# What you need to do
Make the copy match the entries below exactly, with no pictures carried over.

Records contained in a dataset:
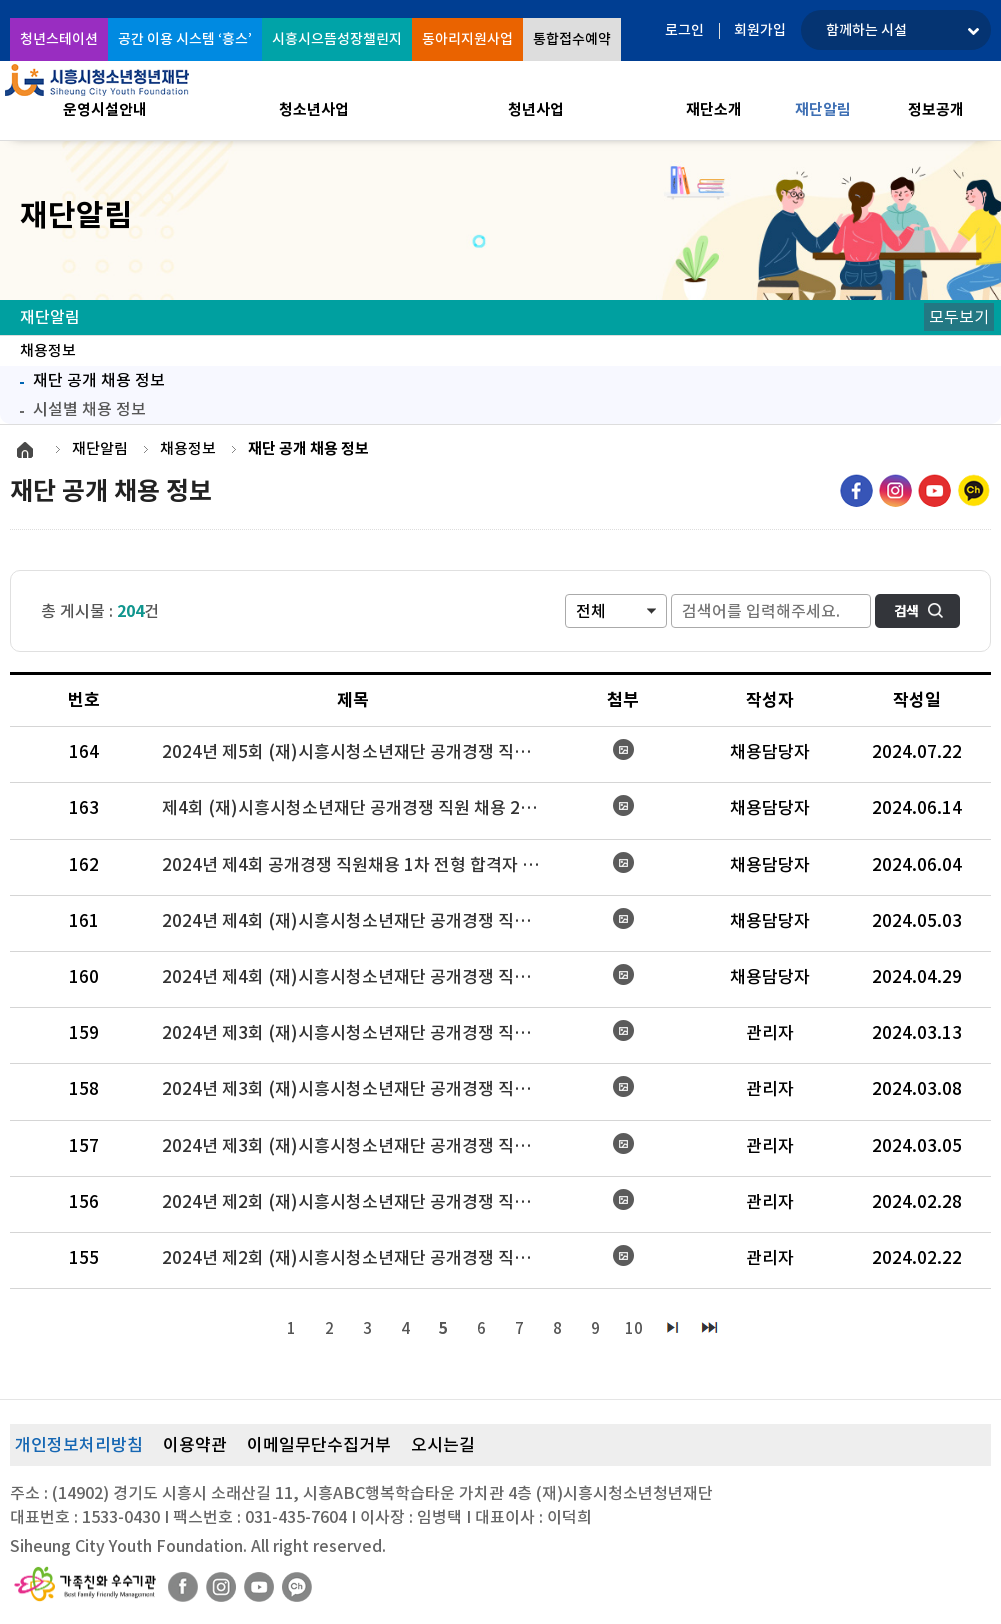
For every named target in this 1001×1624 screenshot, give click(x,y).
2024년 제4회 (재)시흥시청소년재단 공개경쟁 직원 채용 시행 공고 (361, 977)
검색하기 (917, 611)
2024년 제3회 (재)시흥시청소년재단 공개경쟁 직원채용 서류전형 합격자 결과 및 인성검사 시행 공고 (361, 1146)
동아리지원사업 (467, 39)
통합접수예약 (572, 39)
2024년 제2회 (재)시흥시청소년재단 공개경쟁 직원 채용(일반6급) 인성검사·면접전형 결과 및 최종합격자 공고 (361, 1202)
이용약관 (195, 1445)
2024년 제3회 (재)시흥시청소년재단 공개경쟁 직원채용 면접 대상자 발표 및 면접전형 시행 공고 (361, 1089)
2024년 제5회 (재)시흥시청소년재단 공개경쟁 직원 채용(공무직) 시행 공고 (361, 752)
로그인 (684, 30)
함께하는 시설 (866, 30)
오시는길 (443, 1445)
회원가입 (760, 30)
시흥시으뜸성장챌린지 (337, 39)
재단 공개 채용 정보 (87, 378)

# Written reply
For every named target in this 1001×1624 screenshot, give click(x,y).
2024년 제4회 (재)시흥시청소년재단 공개경쟁 직원 채용 시행 공고 (361, 977)
검색하기 (917, 611)
2024년 제3회 (재)시흥시청소년재단 공개경쟁 직원채용 서류전형 합격자 결과 및 인성검사 시행 공고 (361, 1146)
동아리지원사업 (467, 39)
통합접수예약 (572, 39)
2024년 제2회 (재)시흥시청소년재단 공개경쟁 직원 채용(일반6급) 인성검사·면접전형 결과 및 최종합격자 공고 (361, 1202)
이용약관 (195, 1445)
2024년 제3회 (재)시흥시청소년재단 공개경쟁 직원채용 면접 대상자 발표 및 면접전형 시행 공고 (361, 1089)
2024년 제5회 (재)시흥시청소년재단 공개경쟁 직원 채용(공무직) 시행 공고 (361, 752)
로그인 (684, 30)
함께하는 시설 (866, 30)
오시는길 (443, 1445)
회원가입 (760, 30)
시흥시으뜸성장챌린지 (337, 39)
재단 공개 채용 정보 (87, 378)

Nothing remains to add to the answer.